I grinned. “Alright, lady. You asked for it. You’re gonna get it.”

I chased her down the hall to our bunker. We would not emerge for a for the rest of the day. But, then, that was the way she wanted it. She wanted me all to herself for a few hours. I looked forward to the time when we would have days together. Weeks. Months. Years. All without worrying about the war.


When I emerged, the war above ground had been going on for at least twelve hours. I emerged into the full sunlight to find soldiers rushing around with ammo for their comrades. One stopped long enough to salute me, then ran onward to his destination. I found Tim and Phil sorting ordinance. Energy packs for the ion and plasma cannons. the smaller energy packs for the plasma and ion rifles.

I looked at Tim. “Do we have any snipers?”

He nodded without looking up. “Yes. Our jumpers are also acting as snipers outside the city. If we could take out just one general, this whole attack would be over.”

I was confused. “Exactly what is the hold-up?”

Lilli walked up. “Come with me. I will show you.”

I turned and followed her. “Is this more than one army?”

She led, answering without turning around. “Yes.
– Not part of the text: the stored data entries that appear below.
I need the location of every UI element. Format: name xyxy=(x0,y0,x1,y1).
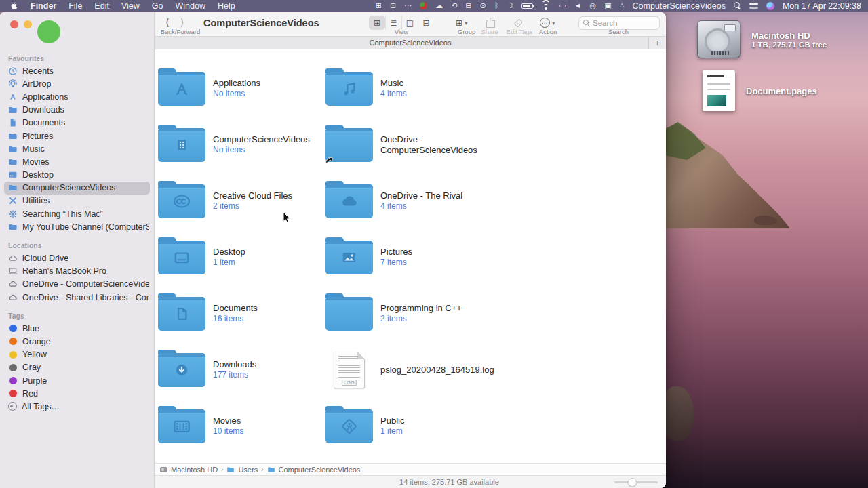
sidebar-item-onedrive-shared[interactable]: OneDrive - Shared Libraries - Comp… xyxy=(0,291,154,304)
battery-icon[interactable] xyxy=(521,3,533,9)
status-bar: 14 items, 275.71 GB available xyxy=(155,475,666,488)
sidebar-item-utilities[interactable]: Utilities xyxy=(0,195,154,207)
sidebar-item-computersciencevideos[interactable]: ComputerScienceVideos xyxy=(4,182,150,195)
folder-icon xyxy=(8,183,18,192)
sidebar-item-desktop[interactable]: Desktop xyxy=(0,169,154,182)
grid-item-programming-in-cpp[interactable]: Programming in C++2 items xyxy=(326,293,502,350)
tab-computersciencevideos[interactable]: ComputerScienceVideos xyxy=(370,39,452,47)
grid-item-movies[interactable]: Movies10 items xyxy=(158,406,326,462)
desktop-icon-label: Macintosh HD xyxy=(751,30,827,41)
sidebar-item-music[interactable]: Music xyxy=(0,142,154,155)
cloud-icon xyxy=(8,279,18,289)
sidebar-item-applications[interactable]: Applications xyxy=(0,90,154,103)
menu-view[interactable]: View xyxy=(121,1,140,11)
grid-item-documents[interactable]: Documents16 items xyxy=(158,293,326,350)
sidebar-tag-purple[interactable]: Purple xyxy=(0,374,154,387)
menubar-clock[interactable]: Mon 17 Apr 22:09:38 xyxy=(783,1,861,11)
menu-help[interactable]: Help xyxy=(218,1,235,11)
close-button[interactable] xyxy=(10,20,18,28)
onedrive-cloud-icon[interactable]: ☁ xyxy=(435,0,443,12)
share-icon xyxy=(485,18,495,28)
sidebar-tag-all-tags[interactable]: All Tags… xyxy=(0,400,154,413)
chevron-separator: › xyxy=(261,466,263,473)
sidebar-item-onedrive-csv[interactable]: OneDrive - ComputerScienceVideos xyxy=(0,278,154,291)
apple-menu-icon[interactable] xyxy=(9,1,18,10)
back-button[interactable]: ⟨ xyxy=(165,16,170,28)
control-center-icon[interactable] xyxy=(749,3,758,9)
grid-item-desktop[interactable]: Desktop1 item xyxy=(158,237,326,293)
sidebar-item-movies[interactable]: Movies xyxy=(0,155,154,168)
sidebar-tag-red[interactable]: Red xyxy=(0,387,154,400)
desktop-icon-info: 1 TB, 275.71 GB free xyxy=(751,41,827,49)
grid-item-applications[interactable]: ApplicationsNo items xyxy=(158,68,326,125)
sidebar-item-macbook-pro[interactable]: Rehan's MacBook Pro xyxy=(0,265,154,278)
grid-item-computersciencevideos[interactable]: ComputerScienceVideosNo items xyxy=(158,125,326,181)
back-forward-label: Back/Forward xyxy=(157,28,203,35)
forward-button[interactable]: ⟩ xyxy=(180,16,184,28)
tab-bar: ComputerScienceVideos + xyxy=(155,36,666,49)
grid-item-downloads[interactable]: Downloads177 items xyxy=(158,350,326,406)
new-tab-button[interactable]: + xyxy=(648,37,666,49)
sidebar-item-icloud-drive[interactable]: iCloud Drive xyxy=(0,251,154,264)
menu-edit[interactable]: Edit xyxy=(94,1,109,11)
grid-item-music[interactable]: Music4 items xyxy=(326,68,502,125)
grid-item-onedrive-computersciencevideos[interactable]: OneDrive - ComputerScienceVideos xyxy=(326,125,502,181)
sidebar-tag-orange[interactable]: Orange xyxy=(0,335,154,348)
menubar-app-title[interactable]: ComputerScienceVideos xyxy=(633,1,726,11)
slider-knob[interactable] xyxy=(628,478,637,487)
grid-icon[interactable]: ⊞ xyxy=(376,0,382,12)
camera-icon[interactable]: ⊡ xyxy=(390,0,396,12)
sidebar-item-searching-this-mac[interactable]: Searching “This Mac” xyxy=(0,207,154,220)
sidebar-tag-yellow[interactable]: Yellow xyxy=(0,348,154,361)
sidebar-item-my-youtube-channel[interactable]: My YouTube Channel (ComputerScie… xyxy=(0,220,154,233)
volume-icon[interactable]: ◄ xyxy=(574,0,582,12)
display-mirroring-icon[interactable]: ▭ xyxy=(559,0,566,12)
colored-app-icon[interactable] xyxy=(420,2,427,9)
wallpaper-rock xyxy=(754,216,777,225)
keyboard-dots-icon[interactable]: ∴ xyxy=(620,0,625,12)
desktop-icon-document-pages[interactable]: Document.pages xyxy=(703,70,817,111)
action-ellipsis-icon: ⋯ xyxy=(540,18,550,28)
siri-icon[interactable] xyxy=(766,2,774,10)
sidebar-item-documents[interactable]: Documents xyxy=(0,117,154,129)
time-machine-icon[interactable]: ⟲ xyxy=(451,0,457,12)
path-segment-macintosh-hd[interactable]: Macintosh HD xyxy=(171,466,218,474)
sidebar-tag-blue[interactable]: Blue xyxy=(0,322,154,335)
info-circle-icon[interactable]: ⊙ xyxy=(480,0,486,12)
bluetooth-icon[interactable]: ᛒ xyxy=(494,0,499,12)
desktop-icon-macintosh-hd[interactable]: Macintosh HD 1 TB, 275.71 GB free xyxy=(697,20,827,58)
search-input[interactable] xyxy=(593,19,654,27)
grid-item-pictures[interactable]: Pictures7 items xyxy=(326,237,502,293)
sidebar-item-airdrop[interactable]: AirDrop xyxy=(0,77,154,90)
folder-icon xyxy=(226,466,235,474)
more-icon[interactable]: ⋯ xyxy=(404,0,412,12)
alias-arrow-icon xyxy=(324,155,334,165)
sidebar-tag-gray[interactable]: Gray xyxy=(0,361,154,374)
folder-icon xyxy=(267,466,275,474)
minimize-button[interactable] xyxy=(24,20,32,28)
do-not-disturb-moon-icon[interactable]: ☽ xyxy=(507,0,513,12)
grid-item-onedrive-the-rival[interactable]: OneDrive - The Rival4 items xyxy=(326,181,502,237)
windows-stack-icon[interactable]: ▣ xyxy=(604,0,611,12)
grid-item-creative-cloud-files[interactable]: Creative Cloud Files2 items xyxy=(158,181,326,237)
menu-go[interactable]: Go xyxy=(152,1,163,11)
path-segment-computersciencevideos[interactable]: ComputerScienceVideos xyxy=(279,466,361,474)
sidebar-item-downloads[interactable]: Downloads xyxy=(0,104,154,117)
play-circle-icon[interactable]: ◎ xyxy=(590,0,597,12)
menu-file[interactable]: File xyxy=(68,1,82,11)
sidebar-item-recents[interactable]: Recents xyxy=(0,64,154,77)
folder-cloud-icon xyxy=(326,184,373,218)
folder-app-store-icon xyxy=(158,72,205,106)
sidebar-item-pictures[interactable]: Pictures xyxy=(0,129,154,142)
grid-item-pslog-file[interactable]: LOG pslog_20200428_164519.log xyxy=(326,350,502,406)
wifi-icon[interactable] xyxy=(541,3,551,9)
zoom-button[interactable] xyxy=(37,20,60,43)
menu-window[interactable]: Window xyxy=(175,1,205,11)
tag-dot-blue xyxy=(9,325,17,332)
icon-size-slider[interactable] xyxy=(614,481,658,483)
path-segment-users[interactable]: Users xyxy=(238,466,258,474)
spotlight-search-icon[interactable] xyxy=(734,2,741,9)
display-notify-icon[interactable]: ⊟ xyxy=(465,0,471,12)
grid-item-public[interactable]: Public1 item xyxy=(326,406,502,462)
menu-finder[interactable]: Finder xyxy=(31,1,56,11)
Four outposts hit us simultaneously. That means we have four generals to take out to end this attack.”

I nodded. “I see.”

We reached the wall and she opened a small view portal. “Look out there, Dan. Do you see the general anywhere?”

I peered out with my cyber-eye. I scanned the masses of enemy soldiers. Then, I spotted him. “Yes. Have one of the snipers to aim at four o’clock, sixty degrees south.” To help her give accurate orders, I waved for a piece of paper and a pen. I drew a map as I peered out at where the enemy general was standing, handing it to her when I was done. “Here. give this to the sniper.”
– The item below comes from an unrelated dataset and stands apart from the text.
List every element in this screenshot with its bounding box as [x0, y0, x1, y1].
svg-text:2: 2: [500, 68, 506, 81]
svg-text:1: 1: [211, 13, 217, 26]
She looked at my drawing. I had drawn a clock face, superimposed upon the map. with the wall as the twelve-six position, I had draw a four o’clock line to where the enemy general’s position was. To this, I added a down-angle to the point-of-entry. A perfect shot. All the sniper had to do was to pull it off without being seen.
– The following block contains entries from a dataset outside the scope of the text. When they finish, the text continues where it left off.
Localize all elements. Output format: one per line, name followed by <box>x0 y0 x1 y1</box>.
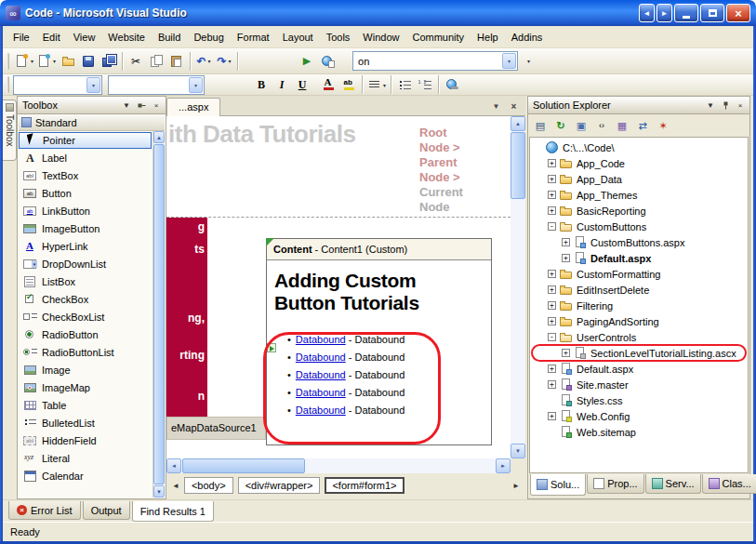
toolbox-item-textbox[interactable]: TextBox <box>19 166 153 184</box>
maximize-button[interactable] <box>700 4 724 22</box>
nest-related-files-button[interactable]: ▣ <box>572 117 590 134</box>
expander-plus-icon[interactable]: + <box>548 191 556 199</box>
expander-plus-icon[interactable]: + <box>562 349 570 357</box>
toolbox-item-radiobutton[interactable]: RadioButton <box>19 325 153 343</box>
tag-path-back-icon[interactable]: ◄ <box>172 482 179 490</box>
scroll-down-icon[interactable]: ▼ <box>153 485 165 498</box>
copy-web-site-button[interactable]: ⇄ <box>633 117 652 134</box>
auto-hide-pin-button[interactable] <box>719 100 732 112</box>
toolbox-item-calendar[interactable]: Calendar <box>19 467 153 484</box>
tree-item-custombuttons[interactable]: -CustomButtons <box>530 219 748 234</box>
scrollbar-thumb[interactable] <box>182 458 305 473</box>
databound-link[interactable]: Databound <box>296 405 346 416</box>
chevron-down-icon[interactable]: ▾ <box>229 58 232 64</box>
content-placeholder-header[interactable]: Content - Content1 (Custom) <box>267 239 491 260</box>
bottom-tab-find-results-1[interactable]: Find Results 1 <box>132 501 214 522</box>
toolbox-item-bulletedlist[interactable]: BulletedList <box>19 414 153 431</box>
scrollbar-thumb[interactable] <box>153 144 165 484</box>
tree-item-site-master[interactable]: +Site.master <box>530 377 748 392</box>
scroll-left-icon[interactable]: ◄ <box>166 458 181 473</box>
tag-chip-body[interactable]: <body> <box>184 477 233 494</box>
tree-item-app-code[interactable]: +App_Code <box>530 155 748 171</box>
panel-tab-clas[interactable]: Clas... <box>702 474 756 494</box>
menu-item-file[interactable]: File <box>7 29 36 46</box>
toolbox-item-imagemap[interactable]: ImageMap <box>19 378 153 396</box>
expander-minus-icon[interactable]: - <box>548 333 556 341</box>
toolbox-item-button[interactable]: Button <box>19 184 153 202</box>
paste-button[interactable] <box>166 51 187 72</box>
tree-item-custombuttons-aspx[interactable]: +CustomButtons.aspx <box>530 234 748 250</box>
designer-vertical-scrollbar[interactable]: ▲ ▼ <box>511 116 525 458</box>
minimize-button[interactable] <box>674 4 698 22</box>
italic-button[interactable]: I <box>272 76 292 94</box>
expander-plus-icon[interactable]: + <box>562 238 570 246</box>
toolbox-item-hyperlink[interactable]: HyperLink <box>19 237 153 255</box>
databound-link[interactable]: Databound <box>296 369 346 380</box>
toolbox-item-table[interactable]: Table <box>19 396 153 414</box>
expander-plus-icon[interactable]: + <box>548 301 556 310</box>
undo-button[interactable]: ↶▾ <box>193 51 214 72</box>
panel-tab-serv[interactable]: Serv... <box>645 474 701 494</box>
close-panel-button[interactable]: × <box>150 100 163 112</box>
close-panel-button[interactable]: × <box>734 100 747 112</box>
menu-item-debug[interactable]: Debug <box>187 29 230 46</box>
tree-item-basicreporting[interactable]: +BasicReporting <box>530 203 748 219</box>
menu-item-build[interactable]: Build <box>152 29 187 46</box>
panel-tab-prop[interactable]: Prop... <box>587 474 643 494</box>
toolbox-item-image[interactable]: Image <box>19 361 153 378</box>
toolbar-grip[interactable] <box>7 53 9 70</box>
tree-item-web-sitemap[interactable]: Web.sitemap <box>530 424 748 440</box>
tree-item-editinsertdelete[interactable]: +EditInsertDelete <box>530 282 748 298</box>
scroll-up-icon[interactable]: ▲ <box>153 131 165 143</box>
add-new-item-button[interactable]: ▾ <box>35 51 58 72</box>
tree-item-customformatting[interactable]: +CustomFormatting <box>530 266 748 282</box>
chevron-down-icon[interactable]: ▾ <box>86 77 100 93</box>
view-in-browser-button[interactable] <box>317 51 338 72</box>
tree-item-app-themes[interactable]: +App_Themes <box>530 187 748 203</box>
sitemapdatasource-control[interactable]: eMapDataSource1 <box>166 417 266 440</box>
toolbox-item-imagebutton[interactable]: ImageButton <box>19 219 153 237</box>
refresh-button[interactable]: ↻ <box>551 117 570 134</box>
window-position-button[interactable]: ▼ <box>120 100 133 112</box>
databound-link[interactable]: Databound <box>296 334 346 345</box>
font-color-button[interactable] <box>318 76 338 94</box>
active-files-dropdown-button[interactable]: ▼ <box>489 100 503 113</box>
expander-plus-icon[interactable]: + <box>548 365 556 373</box>
window-nav-left-button[interactable]: ◄ <box>639 4 655 22</box>
bottom-tab-output[interactable]: Output <box>83 501 130 520</box>
window-nav-right-button[interactable]: ► <box>657 4 672 22</box>
toolbox-item-dropdownlist[interactable]: DropDownList <box>19 255 153 272</box>
aspnet-configuration-button[interactable]: ✶ <box>654 117 672 134</box>
expander-minus-icon[interactable]: - <box>548 222 556 231</box>
toolbox-item-pointer[interactable]: Pointer <box>19 132 152 149</box>
toolbox-item-checkbox[interactable]: CheckBox <box>19 290 153 308</box>
toolbar-grip[interactable] <box>7 76 9 93</box>
toolbox-item-checkboxlist[interactable]: CheckBoxList <box>19 308 153 325</box>
window-position-button[interactable]: ▼ <box>704 100 717 112</box>
expander-plus-icon[interactable]: + <box>548 412 556 420</box>
tree-item-app-data[interactable]: +App_Data <box>530 171 748 187</box>
toolbox-item-label[interactable]: Label <box>19 149 153 166</box>
chevron-down-icon[interactable]: ▾ <box>502 53 516 69</box>
menu-item-tools[interactable]: Tools <box>320 29 357 46</box>
bottom-tab-error-list[interactable]: ×Error List <box>8 501 81 520</box>
menu-item-view[interactable]: View <box>67 29 102 46</box>
expander-plus-icon[interactable]: + <box>562 254 570 262</box>
panel-tab-solu[interactable]: Solu... <box>530 474 586 496</box>
redo-button[interactable]: ↷▾ <box>214 51 234 72</box>
underline-button[interactable]: U <box>292 76 312 94</box>
view-designer-button[interactable]: ▦ <box>613 117 631 134</box>
expander-plus-icon[interactable]: + <box>548 159 556 167</box>
cut-button[interactable]: ✂ <box>126 51 146 72</box>
scroll-up-icon[interactable]: ▲ <box>511 116 525 131</box>
title-bar[interactable]: ∞ Code - Microsoft Visual Studio ◄ ► × <box>0 0 756 26</box>
tree-item-usercontrols[interactable]: -UserControls <box>530 329 748 345</box>
expander-plus-icon[interactable]: + <box>548 175 556 183</box>
hyperlink-button[interactable] <box>442 76 462 94</box>
expander-plus-icon[interactable]: + <box>548 380 556 389</box>
smart-tag-icon[interactable] <box>267 343 276 352</box>
tag-chip-form-form1[interactable]: <form#form1> <box>325 477 404 494</box>
target-rule-combo[interactable]: ▾ <box>13 75 102 95</box>
tree-item-web-config[interactable]: +Web.Config <box>530 408 748 424</box>
breadcrumb-item[interactable]: Parent Node > <box>419 155 460 184</box>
She called a runner over. “Take this to Murph. Tell him to line it up just as the instructions say.” he nodded, took the paper, then disappeared. She turned to me. “Come. That robo-eye of yours is the perfect secret weapon.”

I smiled. “They may have taken the sniper out of the field, but they couldn’t take the field out of the sniper.”

She stopped suddenly and turned, looking at me in surprise. “You were a sniper?”

I nodded. “They had intended for me to go back out. that was the reason for the specialized cyber-eye. It was more of a gun-sight and target seeker. I can spot a general several miles off.”

She shook her head, then shook off her surprise. “Come. We need to find the other generals.”

For each side of the fortifications, I wrote the same kind of sniper instructions. But each general was in a different location. The commander of the east flank had been at four o’clock. The general on the north was at three. The general on the west was at two. And the general to the south was directly at three.

Yet, each was to the back of their troops. And all were observing the advancement of their troops. Or lack thereof. And all were beginning to get very irritated. Taking them out would end their utter misery.

But we had other things to worry about as well. Tanks. Anti armor guns. Neutralizer cannons. Hell Cats.

I looked at Lilli. “We have a problem.”

She snapped around. “What?” She was worried.

I pointed toward the back. “If you take a look, they have neutralizer cannons and Hell Cats.”

She looked. “Ah shit.”

I put my hand on her shoulder. “Have the plasma cannons aim at the rear. They should be able to spot the Neutralizers. Once they have them in their sights, have them fire at will. Otherwise, our shields will not do a bit of good. Those are anti-shield weapons. they can’t effect the cannons.”